Quote:
Originally Posted by oecherprinte
Are there any parameters or other mechanisms to pass the markupMassage list to index_to_soup? I have notices that the function does something with the makupMassage Parameter when generating the beautiful soup:
Code:
massage = list(BeautifulSoup.MARKUP_MASSAGE)
enc = 'cp1252' if callable(self.encoding) or self.encoding is None else self.encoding
massage.append((re.compile(r'&(\S+?);'), lambda match:
entity_to_unicode(match, encoding=enc)))
return BeautifulSoup(_raw, markupMassage=massage)
So there must be some way of passing my personal markupMassage list to index_to_soup?
Thanks,
Jens
|
Look at news.py for the def of index_to_soup.
I'll paste it here:
Spoiler:
Code:
def index_to_soup(self, url_or_raw, raw=False):
'''
Convenience method that takes an URL to the index page and returns
a `BeautifulSoup <http://www.crummy.com/software/BeautifulSoup/documentation.html>`_
of it.
`url_or_raw`: Either a URL or the downloaded index page as a string
'''
if re.match(r'\w+://', url_or_raw):
open_func = getattr(self.browser, 'open_novisit', self.browser.open)
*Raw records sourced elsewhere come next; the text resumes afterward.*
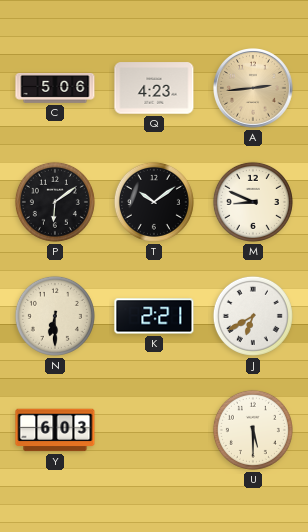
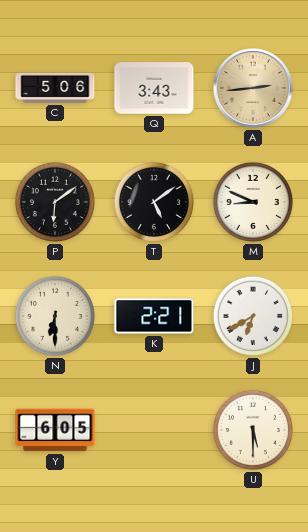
Q: 4:23 -> 3:43
T: 10:09 -> 5:09
Y: 6:03 -> 6:05
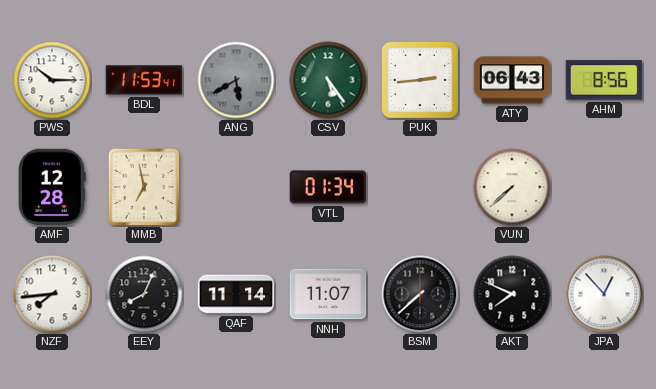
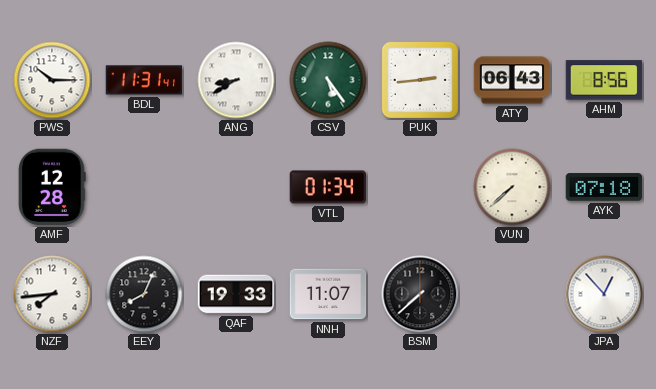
BDL: 11:53 -> 11:31
ANG: 5:40 -> 8:40
ANG dial: grey -> white
MMB: 6:58 -> none
AYK: none -> 07:18
QAF: 11:14 -> 19:33
AKT: 7:49 -> none
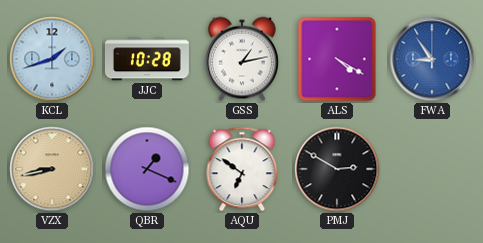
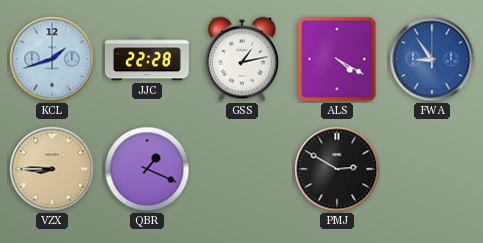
JJC: 10:28 -> 22:28
VZX: 8:43 -> 8:45
AQU: 6:51 -> none
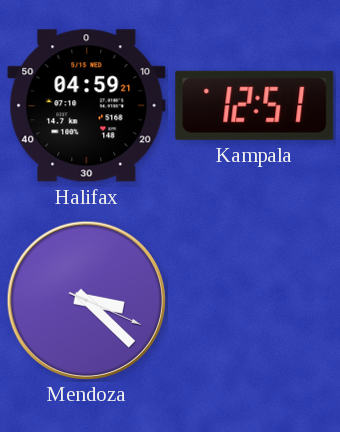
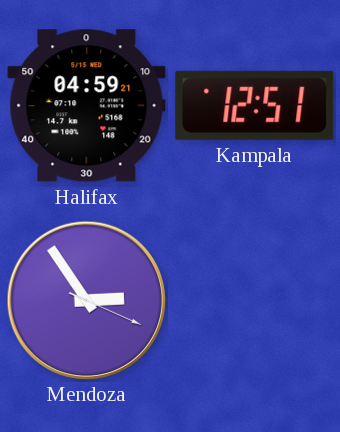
Mendoza: 3:22 -> 2:54
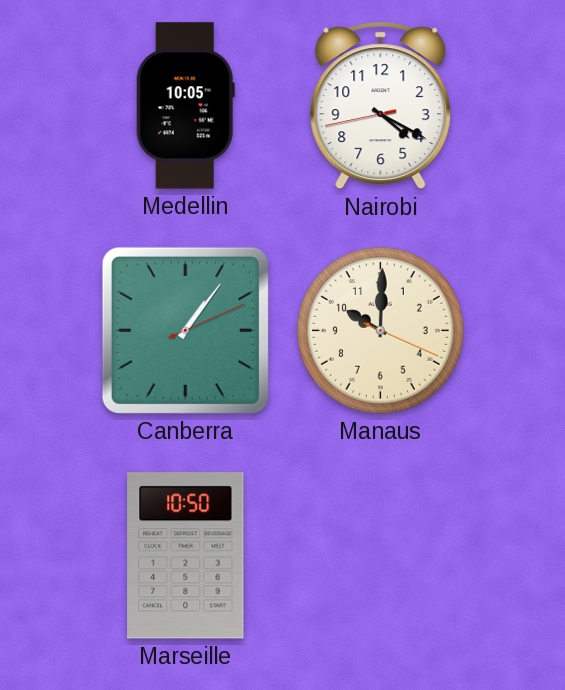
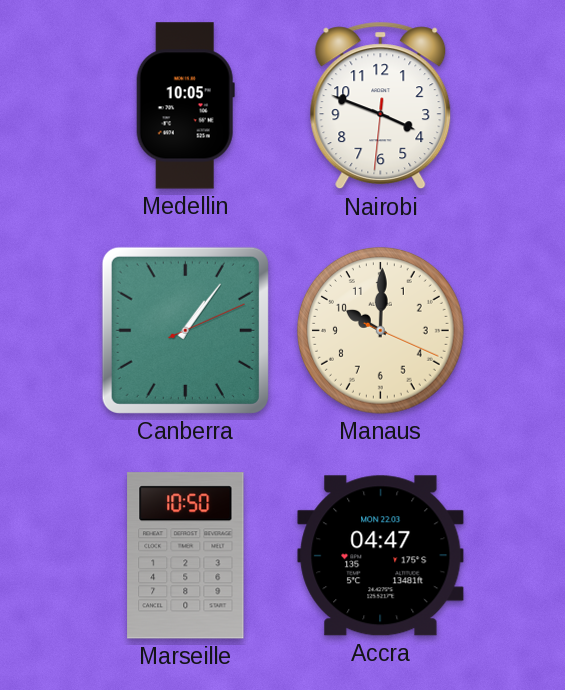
Nairobi: 4:19 -> 3:48
Accra: none -> 04:47
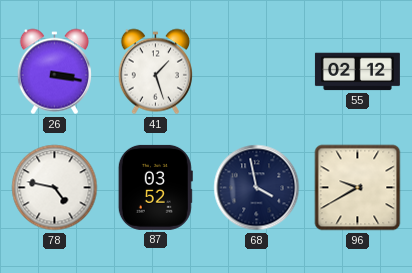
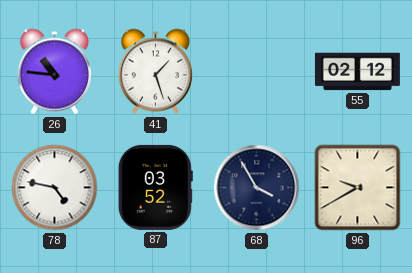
26: 3:17 -> 10:46
68: 3:58 -> 3:55
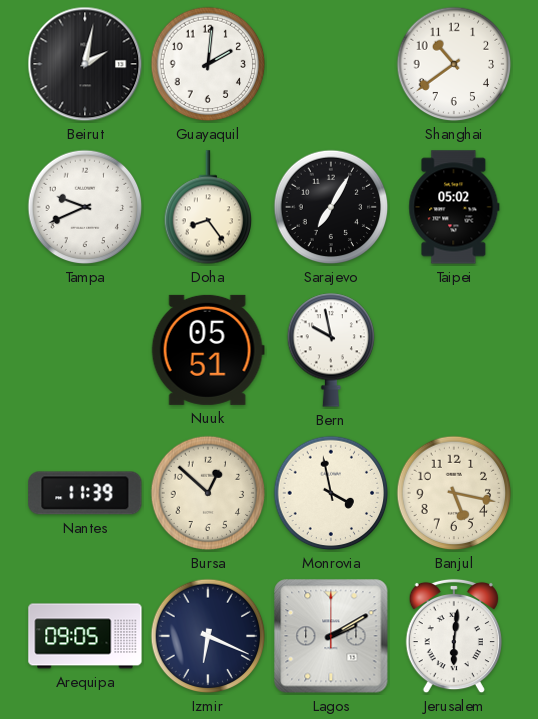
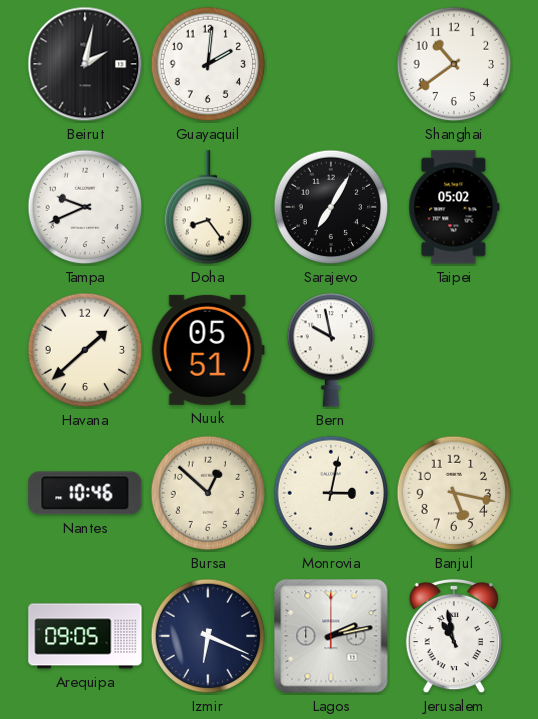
Havana: none -> 1:38
Nantes: 11:39 -> 10:46
Monrovia: 3:58 -> 3:02
Lagos: 2:10 -> 2:13
Jerusalem: 6:01 -> 10:58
with closing(open_func(url_or_raw)) as f:
_raw = f.read()
if not _raw:
raise RuntimeError('Could not fetch index from %s'%url_or_raw)
else:
_raw = url_or_raw
if raw:
return _raw
if not isinstance(_raw, unicode) and self.encoding:
if callable(self.encoding):
_raw = self.encoding(_raw)
else:
_raw = _raw.decode(self.encoding, 'replace')
massage = list(BeautifulSoup.MARKUP_MASSAGE)
enc = 'cp1252' if callable(self.encoding) or self.encoding is None else self.encoding
massage.append((re.compile(r'&(\S+?);'), lambda match:
entity_to_unicode(match, encoding=enc)))
return BeautifulSoup(_raw, markupMassage=massage)
You should be able to modify the massage = list for whatever you need.